━━━━━ DATA UNDER STUDY ━━━━━

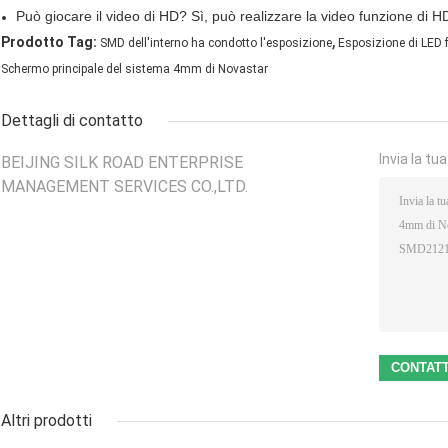
Può giocare il video di HD? Sì, può realizzare la video funzione di H
,
Prodotto Tag:
SMD dell'interno ha condotto l'esposizione
Esposizione di LED f
Schermo principale del sistema 4mm di Novastar
Dettagli di contatto
Invia la tu
BEIJING SILK ROAD ENTERPRISE
MANAGEMENT SERVICES CO.,LTD.
Altri prodotti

━━━━━

**REQUIRED ACTION**
Each entry must be reproduced word for word, and any image among them left out.

**EXERCISE RESULT**
Può giocare il video di HD? Sì, può realizzare la video funzione di H
,
Prodotto Tag:
SMD dell'interno ha condotto l'esposizione
Esposizione di LED f
Schermo principale del sistema 4mm di Novastar
Dettagli di contatto
Invia la tu
BEIJING SILK ROAD ENTERPRISE
MANAGEMENT SERVICES CO.,LTD.
Altri prodotti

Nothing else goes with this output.